Practical Application Guidelines
When selecting marker sizes, consider the following factors:
- Data Density: Use smaller markers for high-density data to avoid overlap
- Visualization Purpose: Use larger markers to emphasize specific data points
- Figure Size: Larger figures can accommodate bigger markers without appearing crowded
- Color Combinations: Darker markers may appear larger at the same size
Here's a practical application example:
import numpy as np
import matplotlib.pyplot as plt
# Generate sample data
np.random.seed(42)
x = np.random.randn(100)
y = np.random.randn(100)
values = np.random.rand(100) # Values for determining marker size
# Set marker sizes based on value magnitude
sizes = 50 + 200 * values # Base size 50, maximum size 250
plt.figure(figsize=(10, 8))
scatter = plt.scatter(x, y, s=sizes, c=values, cmap='viridis', alpha=0.7)

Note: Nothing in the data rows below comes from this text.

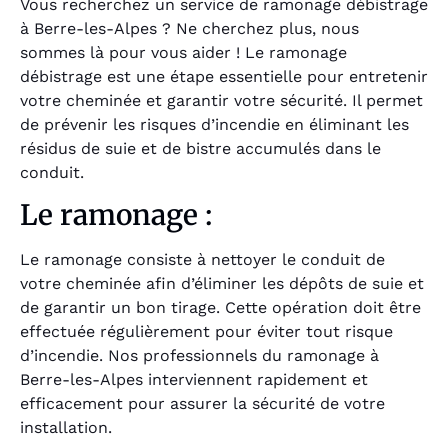
Vous recherchez un service de ramonage débistrage
à Berre-les-Alpes ? Ne cherchez plus, nous
sommes là pour vous aider ! Le ramonage
débistrage est une étape essentielle pour entretenir
votre cheminée et garantir votre sécurité. Il permet
de prévenir les risques d’incendie en éliminant les
résidus de suie et de bistre accumulés dans le
conduit.
Le ramonage :
Le ramonage consiste à nettoyer le conduit de
votre cheminée afin d’éliminer les dépôts de suie et
de garantir un bon tirage. Cette opération doit être
effectuée régulièrement pour éviter tout risque
d’incendie. Nos professionnels du ramonage à
Berre-les-Alpes interviennent rapidement et
efficacement pour assurer la sécurité de votre
installation.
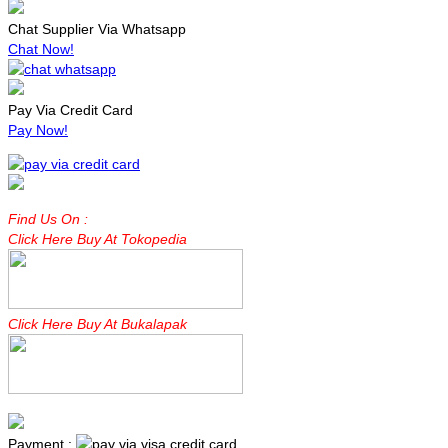
Chat Supplier Via Whatsapp
Chat Now!
Pay Via Credit Card
Pay Now!
Find Us On :
Click Here Buy At Tokopedia
Click Here Buy At Bukalapak
Payment :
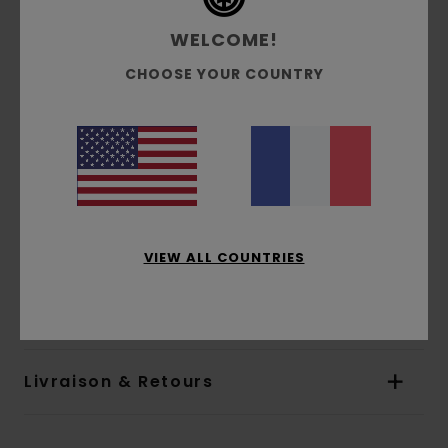
Élément CBN avec -43 % d’émissions de CO2
WELCOME!
Bois d’érable canadien FSC
CHOOSE YOUR COUNTRY
Film rétractable Biobase
Colle et vernis à base d'eau
Vernis naturels uniquement
En collaboration avec HLC
Usine partiellement alimentée par l’énergie
solaire
Politique de gestion des déchets de l'usine
VIEW ALL COUNTRIES
Composition
[Matière principale] 100% bois
Traçabilité du produit (Loi Agec)
Livraison & Retours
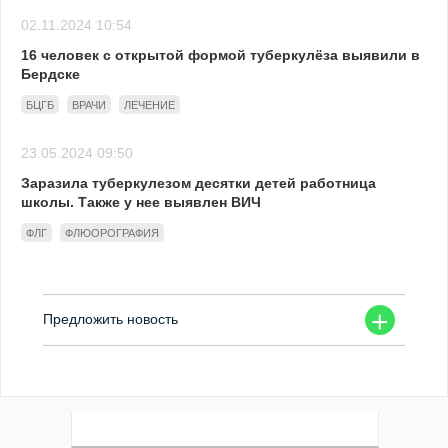
02.11.2024 10:54
16 человек с открытой формой туберкулёза выявили в
Бердске
БЦГБ
ВРАЧИ
ЛЕЧЕНИЕ
23.05.2024 09:50
Заразила туберкулезом десятки детей работница
школы. Также у нее выявлен ВИЧ
ФЛГ
ФЛЮОРОГРАФИЯ
+
Предложить новость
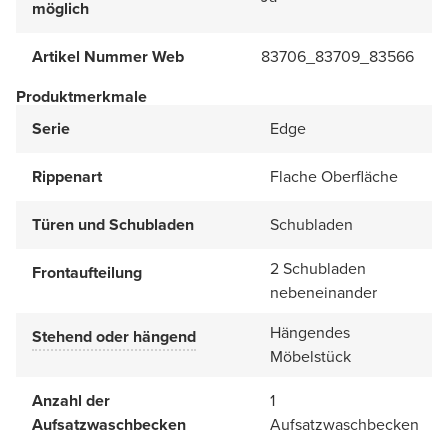
möglich
Artikel Nummer Web
83706_83709_83566
Produktmerkmale
Serie
Edge
Rippenart
Flache Oberfläche
Türen und Schubladen
Schubladen
2 Schubladen
Frontaufteilung
nebeneinander
Hängendes
Stehend oder hängend
Möbelstück
Anzahl der
1
Aufsatzwaschbecken
Aufsatzwaschbecken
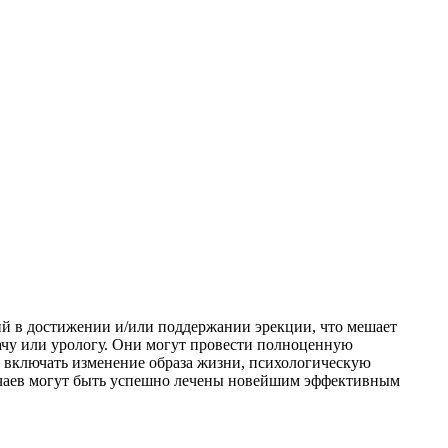
й в достижении и/или поддержании эрекции, что мешает
рачу или урологу. Они могут провести полноценную
 включать изменение образа жизни, психологическую
лучаев могут быть успешно лечены новейшим эффективным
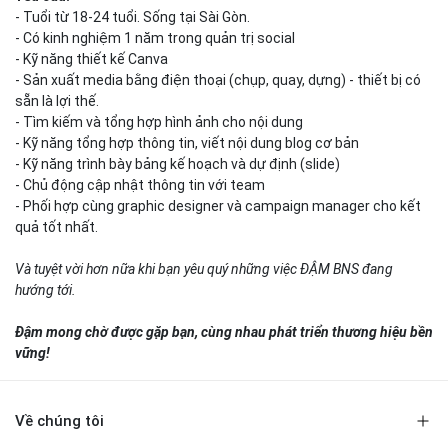
- Tuổi từ 18-24 tuổi. Sống tại Sài Gòn.
- Có kinh nghiệm 1 năm trong quản trị social
- Kỹ năng thiết kế Canva
- Sản xuất media bằng điện thoại (chụp, quay, dựng) - thiết bị có
sẵn là lợi thế.
- Tìm kiếm và tổng hợp hình ảnh cho nội dung
- Kỹ năng tổng hợp thông tin, viết nội dung blog cơ bản
- Kỹ năng trình bày bảng kế hoạch và dự định (slide)
- Chủ động cập nhật thông tin với team
- Phối hợp cùng graphic designer và campaign manager cho kết
quả tốt nhất.
Và tuyệt vời hơn nữa khi bạn yêu quý những việc ĐẬM BNS đang
hướng tới.
Đậm mong chờ được gặp bạn, cùng nhau phát triển thương hiệu bền
vững!
Về chúng tôi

plt.colorbar(scatter, label='Value Magnitude')
plt.xlabel('X Axis')
plt.ylabel('Y Axis')
plt.title('Scatter Plot with Size-Encoded Values')
plt.show()
Comparison with Line Plot Marker Sizes
The scatter plot's s parameter has a squared relationship with line plot's markersize parameter:
fig, ax = plt.subplots()
# Line plot marker size of 10 points
ax.plot([0], [0], marker="o", markersize=10)
# Scatter plot requires s=100 for equivalent visual size
ax.scatter([1], [0], s=100)
plt.show()
This design ensures marker size consistency across different plotting functions.
Impact of Resolution and Display Size
The final displayed marker size is influenced by figure DPI (dots per inch):
for dpi in [72, 100, 144]:
fig, ax = plt.subplots(figsize=(4, 3), dpi=dpi)
ax.scatter([0, 1], [0, 1], s=100)
ax.set_title(f'DPI = {dpi}')
plt.show()
At 72 DPI, 1 point equals 1 pixel; at other DPI values, appropriate conversion is necessary.
Conclusion
Matplotlib scatter plot marker sizing is designed based on visual perception principles, using points squared units to define marker area. Understanding this design philosophy helps create more effective and aesthetically pleasing data visualizations. By appropriately selecting scaling strategies and considering practical application scenarios, scatter plots can fully realize their potential in data exploration and analysis.